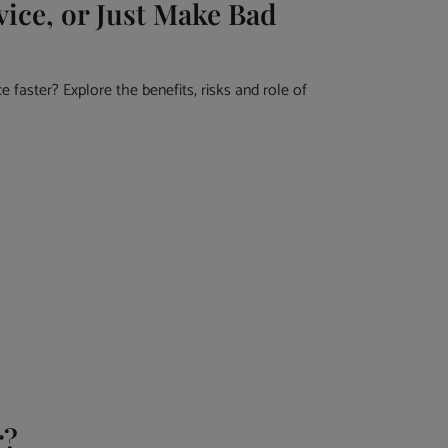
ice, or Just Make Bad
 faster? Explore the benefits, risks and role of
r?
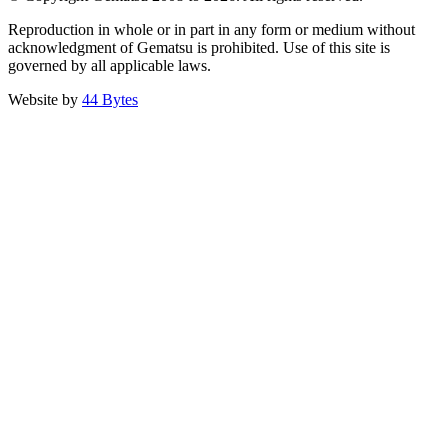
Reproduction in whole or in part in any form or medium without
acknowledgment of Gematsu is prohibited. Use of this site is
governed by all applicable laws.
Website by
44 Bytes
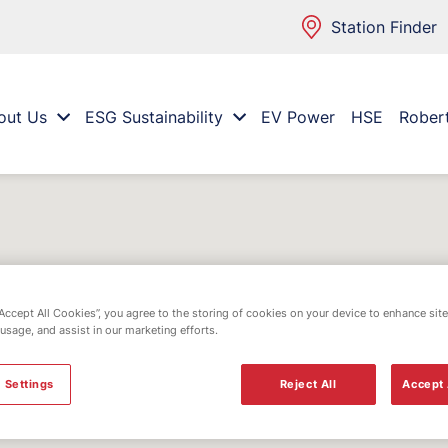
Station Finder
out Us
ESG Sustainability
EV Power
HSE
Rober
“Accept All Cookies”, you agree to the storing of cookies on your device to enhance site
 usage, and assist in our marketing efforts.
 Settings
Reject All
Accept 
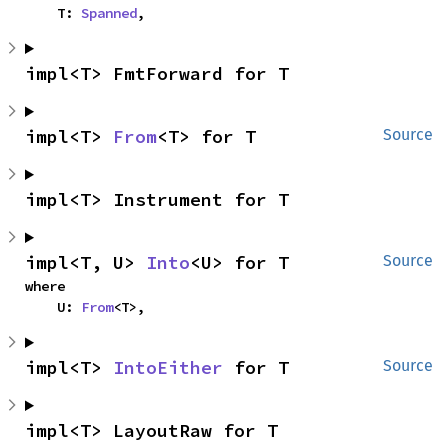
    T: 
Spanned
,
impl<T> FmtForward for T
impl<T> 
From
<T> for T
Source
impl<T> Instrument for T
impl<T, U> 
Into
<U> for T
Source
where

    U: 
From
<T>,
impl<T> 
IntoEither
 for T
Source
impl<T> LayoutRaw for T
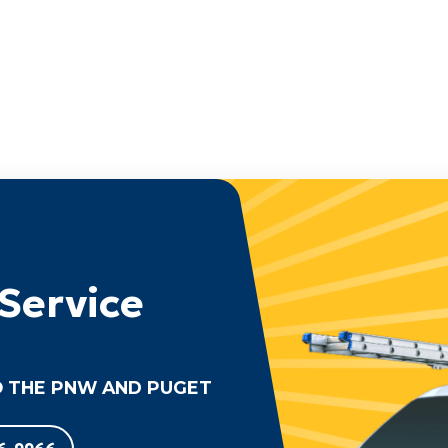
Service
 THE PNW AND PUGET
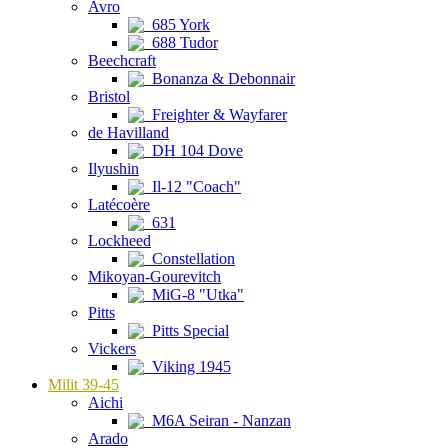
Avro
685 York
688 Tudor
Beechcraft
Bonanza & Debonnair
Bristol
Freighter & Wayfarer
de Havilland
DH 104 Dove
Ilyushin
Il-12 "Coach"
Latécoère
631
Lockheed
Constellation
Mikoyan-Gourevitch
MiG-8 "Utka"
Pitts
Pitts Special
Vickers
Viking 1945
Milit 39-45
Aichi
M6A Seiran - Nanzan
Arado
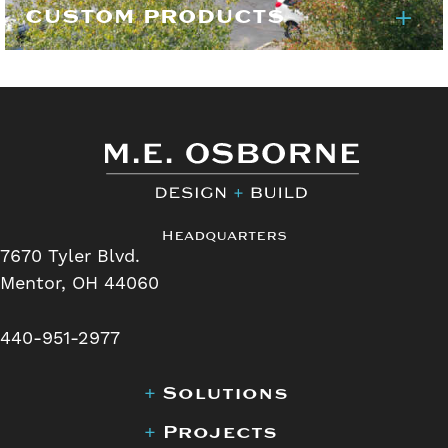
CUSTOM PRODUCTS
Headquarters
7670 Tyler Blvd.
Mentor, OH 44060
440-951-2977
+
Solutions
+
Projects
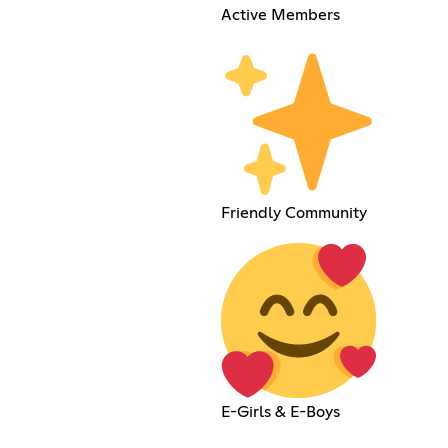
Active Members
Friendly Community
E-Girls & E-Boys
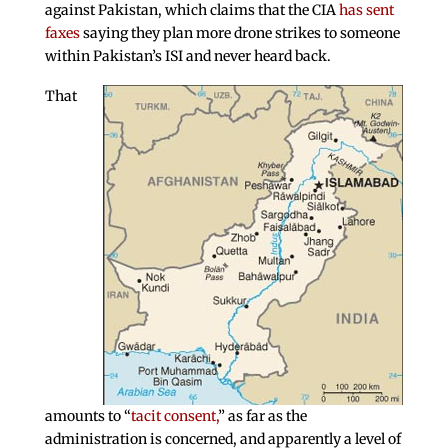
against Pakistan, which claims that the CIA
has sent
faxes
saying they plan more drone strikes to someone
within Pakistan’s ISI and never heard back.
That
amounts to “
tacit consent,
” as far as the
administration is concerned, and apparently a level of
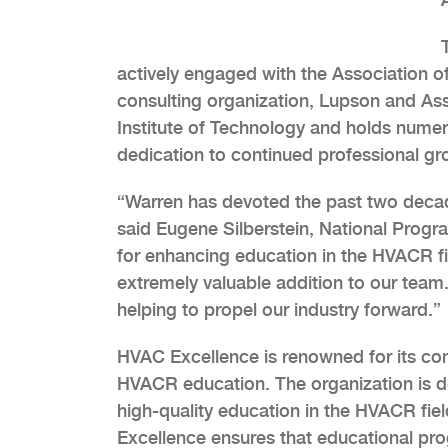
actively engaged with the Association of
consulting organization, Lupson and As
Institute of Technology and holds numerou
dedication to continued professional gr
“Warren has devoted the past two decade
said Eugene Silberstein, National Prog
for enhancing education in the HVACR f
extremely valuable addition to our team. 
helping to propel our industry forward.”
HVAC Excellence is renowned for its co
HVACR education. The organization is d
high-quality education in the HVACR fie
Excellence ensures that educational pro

^^^^^^^^^^^^^^^^

▸ **Problem**
What are the lines above that hold the string "Accept"? Copy them.

▸ **Task response**
“Accept All Cookies”, you agree to the storing of cookies on your device to enhance site
Accept 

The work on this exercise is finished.